TO DO: Each line below that includes "insurance" counts once; report the total and nothing more.
--- --- ---
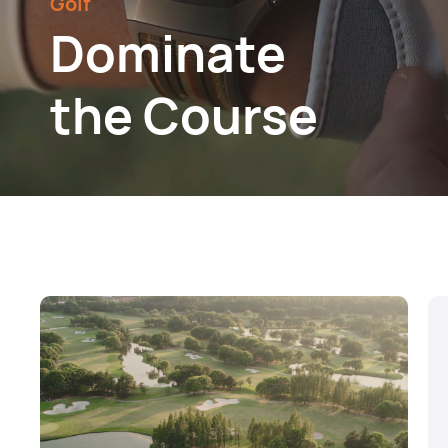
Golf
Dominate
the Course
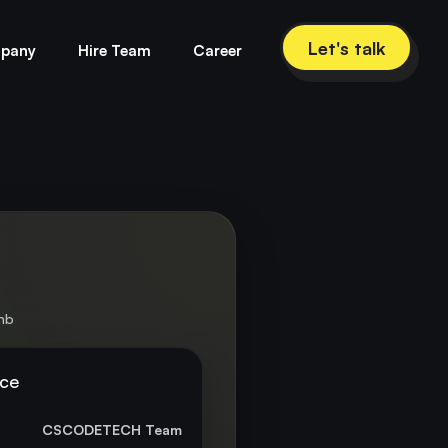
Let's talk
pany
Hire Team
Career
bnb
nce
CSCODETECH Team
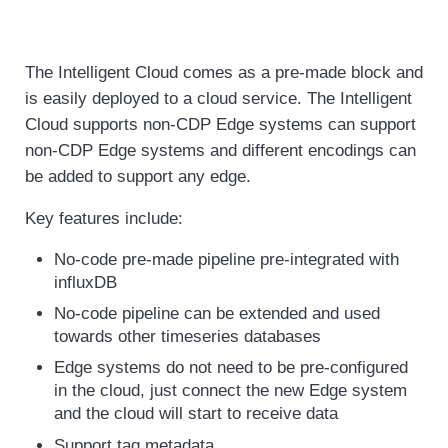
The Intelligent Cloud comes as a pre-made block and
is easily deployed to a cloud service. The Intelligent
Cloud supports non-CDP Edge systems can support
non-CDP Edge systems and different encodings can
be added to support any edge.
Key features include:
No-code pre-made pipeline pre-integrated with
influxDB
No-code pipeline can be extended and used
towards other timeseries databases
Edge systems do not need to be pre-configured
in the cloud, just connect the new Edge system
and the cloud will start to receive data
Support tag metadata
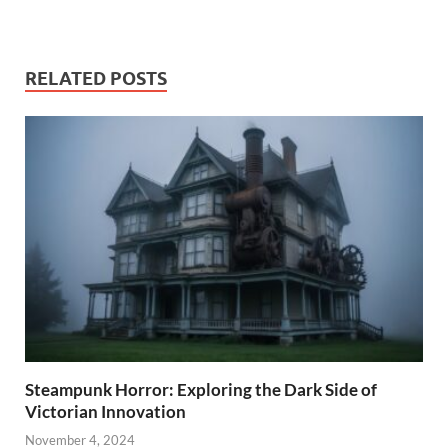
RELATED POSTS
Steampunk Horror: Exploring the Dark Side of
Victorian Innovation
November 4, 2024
--- --- ---
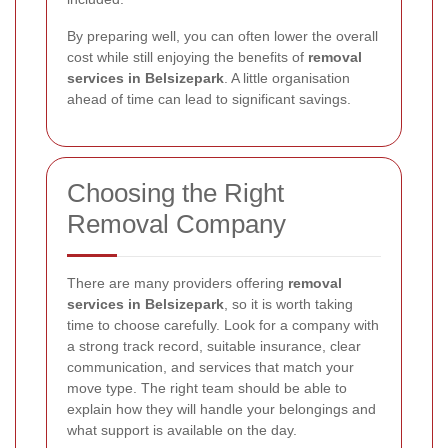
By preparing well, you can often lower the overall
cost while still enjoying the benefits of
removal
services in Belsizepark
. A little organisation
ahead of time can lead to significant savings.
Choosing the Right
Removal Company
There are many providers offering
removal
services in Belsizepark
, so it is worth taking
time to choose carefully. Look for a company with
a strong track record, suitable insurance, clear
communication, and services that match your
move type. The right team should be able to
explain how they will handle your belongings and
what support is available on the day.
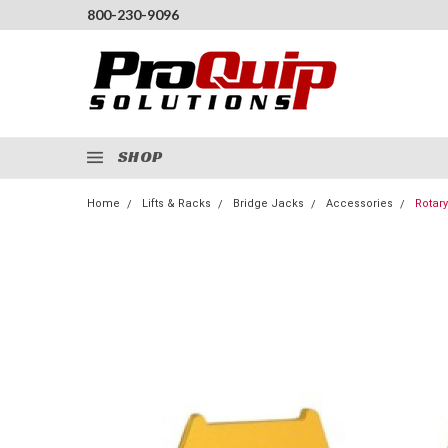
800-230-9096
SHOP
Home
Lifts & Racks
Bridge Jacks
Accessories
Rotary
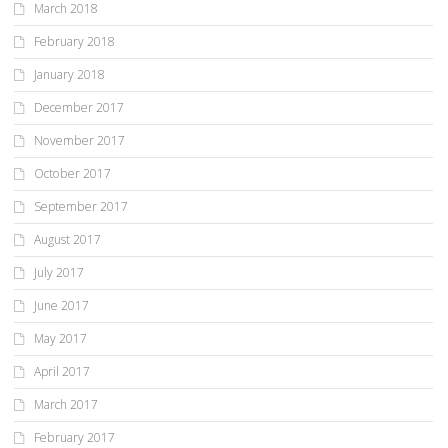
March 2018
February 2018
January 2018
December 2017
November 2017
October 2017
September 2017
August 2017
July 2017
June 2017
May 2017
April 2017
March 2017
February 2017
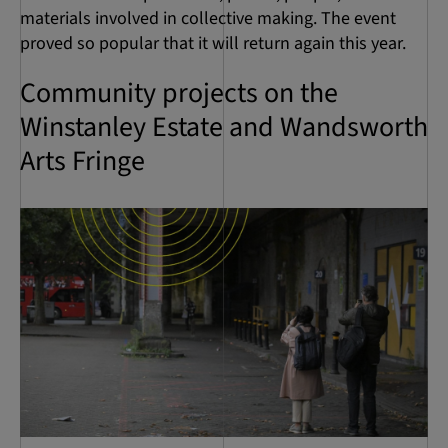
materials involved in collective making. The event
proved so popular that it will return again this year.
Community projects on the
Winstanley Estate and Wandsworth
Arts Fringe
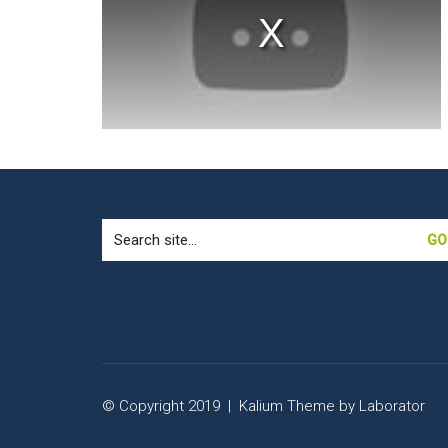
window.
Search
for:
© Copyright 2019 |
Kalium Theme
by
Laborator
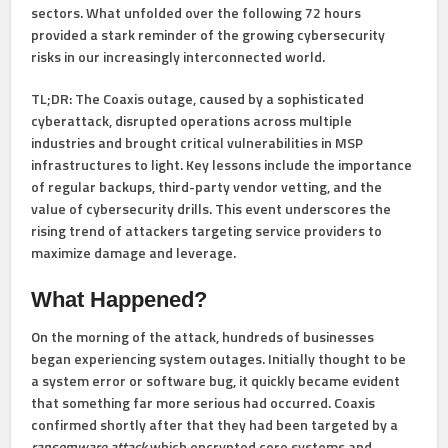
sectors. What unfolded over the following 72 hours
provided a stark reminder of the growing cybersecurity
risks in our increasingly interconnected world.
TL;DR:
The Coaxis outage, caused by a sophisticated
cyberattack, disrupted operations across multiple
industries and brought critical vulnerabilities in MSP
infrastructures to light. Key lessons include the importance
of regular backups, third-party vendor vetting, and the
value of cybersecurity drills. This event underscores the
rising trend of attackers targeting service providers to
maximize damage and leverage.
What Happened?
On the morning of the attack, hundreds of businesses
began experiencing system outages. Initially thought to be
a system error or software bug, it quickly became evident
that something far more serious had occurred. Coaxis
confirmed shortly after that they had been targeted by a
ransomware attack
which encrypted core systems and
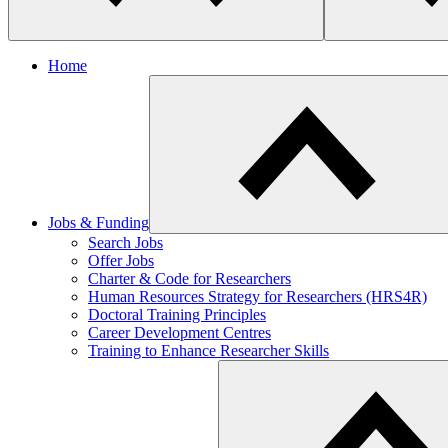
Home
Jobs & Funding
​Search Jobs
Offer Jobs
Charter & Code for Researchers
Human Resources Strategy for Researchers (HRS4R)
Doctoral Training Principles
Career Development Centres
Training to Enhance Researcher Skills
--- --- ---
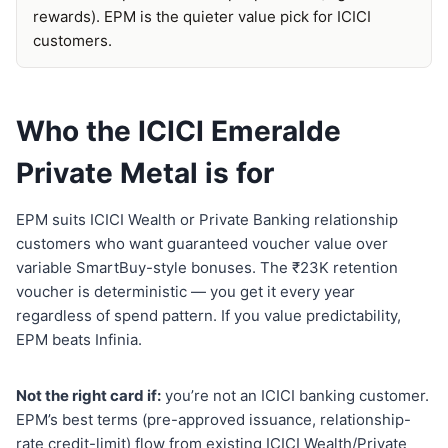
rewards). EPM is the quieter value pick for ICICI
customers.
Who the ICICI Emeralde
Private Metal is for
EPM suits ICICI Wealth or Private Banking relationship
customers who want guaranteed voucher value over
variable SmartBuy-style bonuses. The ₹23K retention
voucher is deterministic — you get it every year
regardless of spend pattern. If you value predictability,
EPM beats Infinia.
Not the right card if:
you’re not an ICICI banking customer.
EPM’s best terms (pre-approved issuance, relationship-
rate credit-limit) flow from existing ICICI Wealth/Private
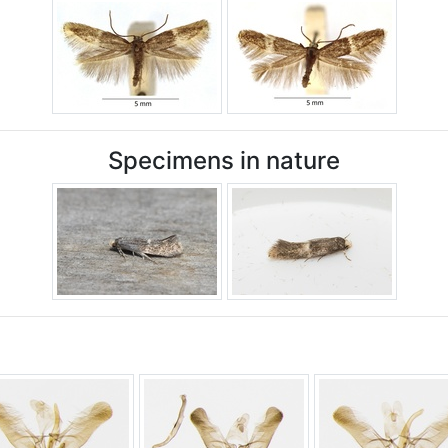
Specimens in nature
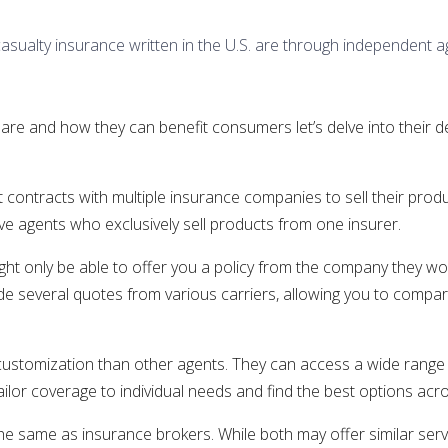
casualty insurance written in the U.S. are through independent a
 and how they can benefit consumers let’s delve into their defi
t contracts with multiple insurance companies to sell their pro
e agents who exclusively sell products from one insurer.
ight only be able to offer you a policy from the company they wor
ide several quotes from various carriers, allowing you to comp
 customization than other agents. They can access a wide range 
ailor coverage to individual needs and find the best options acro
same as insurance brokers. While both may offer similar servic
--- --- ---
ANSWER SPACE: 4